## What you need to do
Your task is to retype every entry exactly while omitting the pictures.

Extracted page text data:
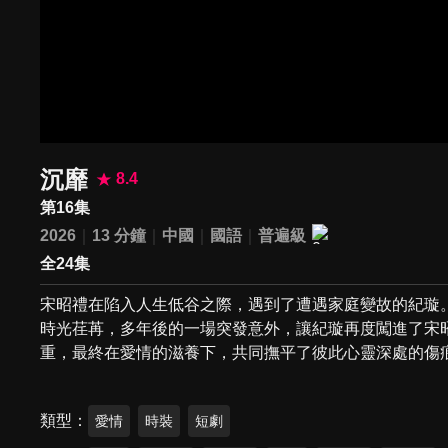
沉靡
8.4
第16集
2026
13 分鐘
中國
國語
普遍級
全24集
宋昭禮在陷入人生低谷之際，遇到了遭遇家庭變故的紀璇
時光荏苒，多年後的一場突發意外，讓紀璇再度闖進了宋
重，最終在愛情的滋養下，共同撫平了彼此心靈深處的傷
類型
愛情
時裝
短劇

## Your solution
沉靡
8.4
第16集
2026
13 分鐘
中國
國語
普遍級
全24集
宋昭禮在陷入人生低谷之際，遇到了遭遇家庭變故的紀璇
時光荏苒，多年後的一場突發意外，讓紀璇再度闖進了宋
重，最終在愛情的滋養下，共同撫平了彼此心靈深處的傷
類型
愛情
時裝
短劇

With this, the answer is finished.